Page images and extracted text
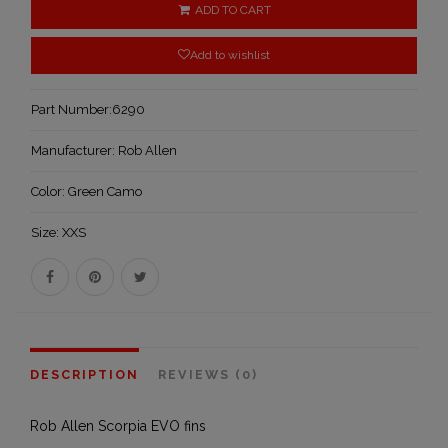
ADD TO CART
Add to wishlist
Part Number:
6290
Manufacturer:
Rob Allen
Color:
Green Camo
Size:
XXS
DESCRIPTION
REVIEWS (0)
Rob Allen Scorpia EVO fins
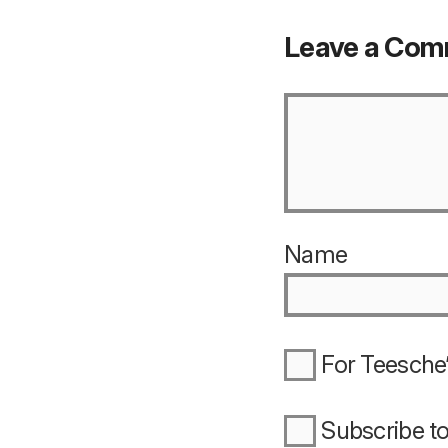
Leave a Co
Name
For Teesche’
Subscribe t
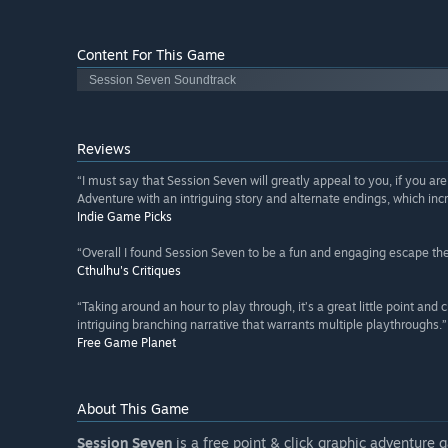
Content For This Game
Session Seven Soundtrack
Reviews
“I must say that Session Seven will greatly appeal to you, if you ar
Adventure with an intriguing story and alternate endings, which incr
Indie Game Picks
“Overall I found Session Seven to be a fun and engaging escape the
Cthulhu's Critiques
“Taking around an hour to play through, it’s a great little point and 
intriguing branching narrative that warrants multiple playthroughs.”
Free Game Planet
About This Game
Session Seven
is a free point & click graphic adventure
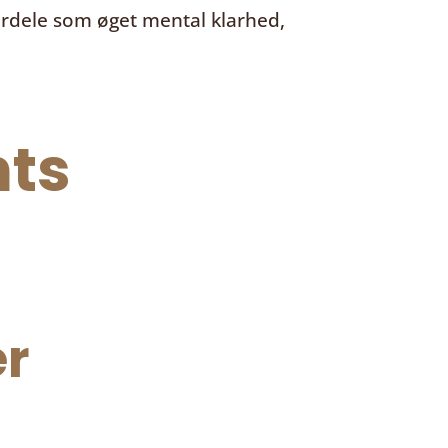
ordele som øget mental klarhed,
ts
r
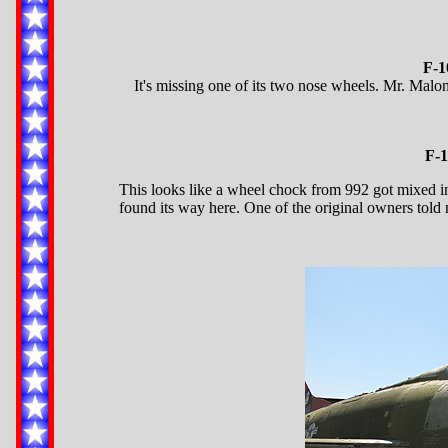
F-1
It's missing one of its two nose wheels. Mr. Malon
F-1
This looks like a wheel chock from 992 got mixed i
found its way here. One of the original owners told 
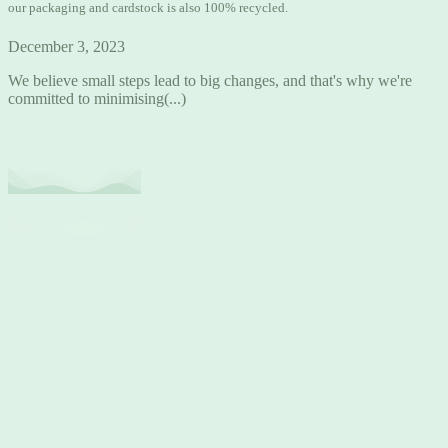
our packaging and cardstock is also 100% recycled.
December 3, 2023
We believe small steps lead to big changes, and that's why we're
committed to minimising(...)
save the planet.
dry off in style.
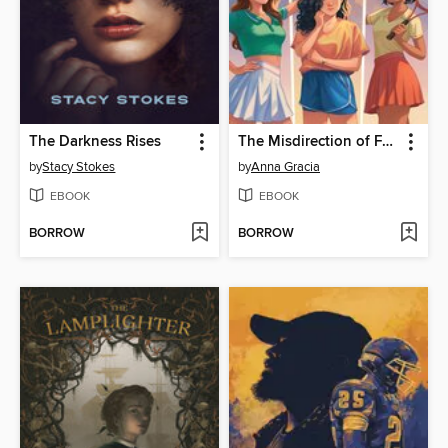
The Darkness Rises
The Misdirection of Fault Lines
by
Stacy Stokes
by
Anna Gracia
EBOOK
EBOOK
BORROW
BORROW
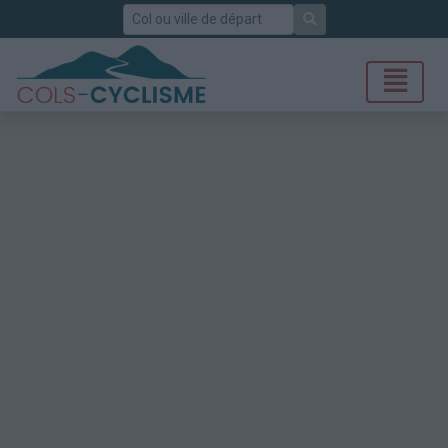
Rechercher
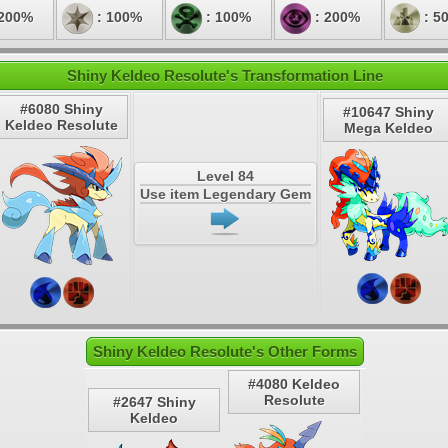
 200%
: 100%
: 100%
: 200%
: 5
Shiny Keldeo Resolute's Transformation Line
#6080 Shiny
#10647 Shiny
Keldeo Resolute
Mega Keldeo
Level 84
Use item Legendary Gem
Shiny Keldeo Resolute's Other Forms
#4080 Keldeo
Resolute
#2647 Shiny
Keldeo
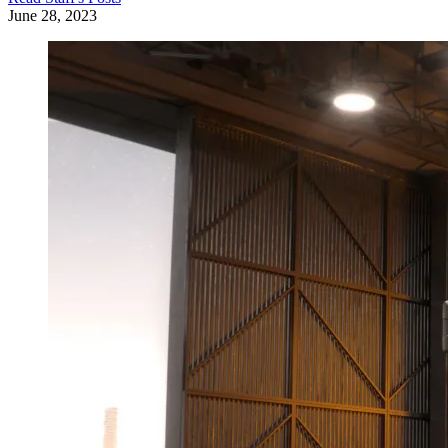
June 28, 2023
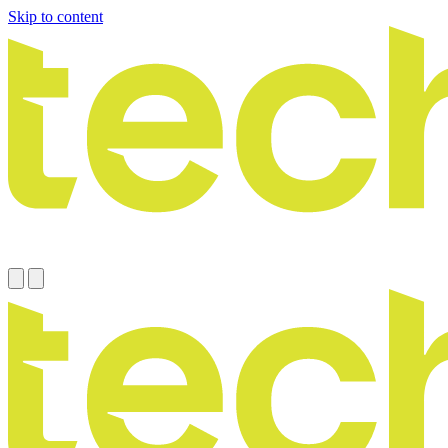
Skip to content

## Exercise goal
Please return only the lines from the one holding "The Darkness Rises" through the end of the data, both ends included; do not copy any pictures.

## Solution
The Darkness Rises
The Misdirection of Fault Lines
by
Stacy Stokes
by
Anna Gracia
EBOOK
EBOOK
BORROW
BORROW
Rechercher
 200%
: 100%
: 100%
: 200%
: 5
Shiny Keldeo Resolute's Transformation Line
#6080 Shiny
#10647 Shiny
Keldeo Resolute
Mega Keldeo
Level 84
Use item Legendary Gem
Shiny Keldeo Resolute's Other Forms
#4080 Keldeo
Resolute
#2647 Shiny
Keldeo
June 28, 2023
Skip to content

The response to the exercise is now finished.